→ BRIEF: Beginning at the line containing "La Russia ha affondato il colosso suinicolo", output every line to the end of the data below exactly as it appears.

BEGIN TASK INPUTS

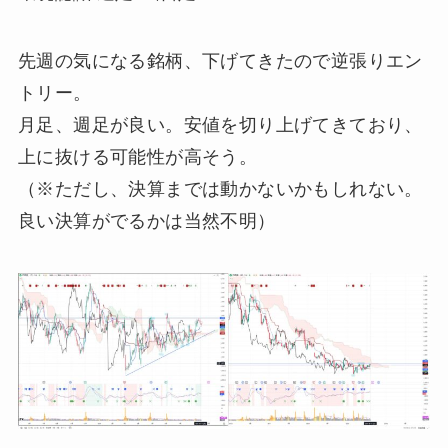
先週の気になる銘柄、下げてきたので逆張りエン
トリー。
月足、週足が良い。安値を切り上げてきており、
上に抜ける可能性が高そう。
（※ただし、決算までは動かないかもしれない。
良い決算がでるかは当然不明）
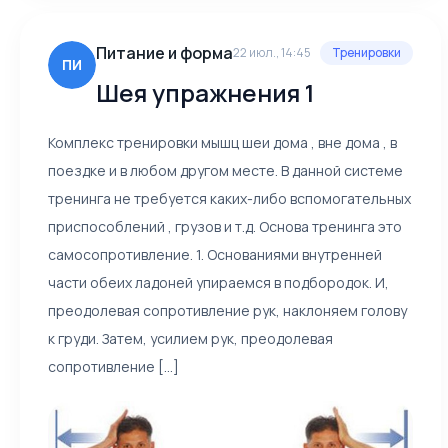
Питание и форма
22 июл., 14:45
Тренировки
ПИ
Шея упражнения 1
Комплекс тренировки мышц шеи дома , вне дома , в
поездке и в любом другом месте. В данной системе
тренинга не требуется каких-либо вспомогательных
приспособлений , грузов и т.д. Основа тренинга это
самосопротивление. 1. Основаниями внутренней
части обеих ладоней упираемся в подбородок. И,
преодолевая сопротивление рук, наклоняем голову
к груди. Затем, усилием рук, преодолевая
сопротивление [...]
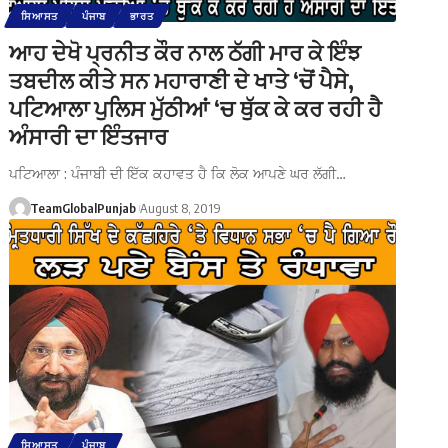
ਸਿਆਸਤ
ਪੰਜਾਬ
ਭਾਰਤ
ਆਹ ਦੇਖੋ ਪ੍ਰਨੀਤ ਕੌਰ ਨਾਲ ਠੱਗੀ ਮਾਰ ਕੇ ਇੰਝ
ਤਬਦੀਲ ਕੀਤੇ ਸਨ ਮਹਾਰਾਣੀ ਦੇ ਖਾਤੇ ‘ਚੋਂ ਪੈਸੇ,
ਪਟਿਆਲਾ ਪੁਲਿਸ ਮੁੱਠੀਆਂ ‘ਚ ਥੁੱਕ ਕੇ ਕਰ ਰਹੀ ਹੈ
ਅੰਸਾਰੀ ਦਾ ਇੰਤਜਾਰ
ਪਟਿਆਲਾ : ਪੰਜਾਬੀ ਦੀ ਇੱਕ ਕਹਾਵਤ ਹੈ ਕਿ ਲੋਕ ਆਪਣੇ ਘਰ ਲੱਗੀ…
TeamGlobalPunjab
August 8, 2019
ਸਿਆਸਤ
ਪੰਜਾਬ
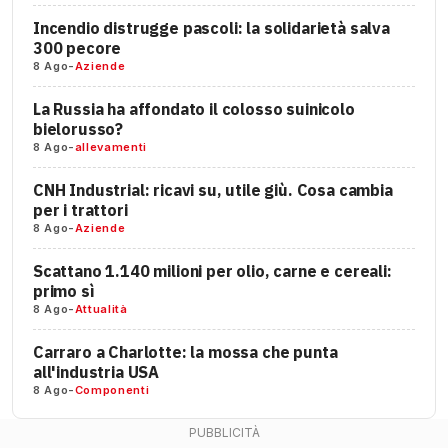
Incendio distrugge pascoli: la solidarietà salva
300 pecore
8 Ago
-
Aziende
La Russia ha affondato il colosso suinicolo
bielorusso?
8 Ago
-
allevamenti
CNH Industrial: ricavi su, utile giù. Cosa cambia
per i trattori
8 Ago
-
Aziende
Scattano 1.140 milioni per olio, carne e cereali:
primo sì
8 Ago
-
Attualità
Carraro a Charlotte: la mossa che punta
all'industria USA
8 Ago
-
Componenti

END TASK INPUTS

→ YOUR RESPONSE:
La Russia ha affondato il colosso suinicolo
bielorusso?
8 Ago
-
allevamenti
CNH Industrial: ricavi su, utile giù. Cosa cambia
per i trattori
8 Ago
-
Aziende
Scattano 1.140 milioni per olio, carne e cereali:
primo sì
8 Ago
-
Attualità
Carraro a Charlotte: la mossa che punta
all'industria USA
8 Ago
-
Componenti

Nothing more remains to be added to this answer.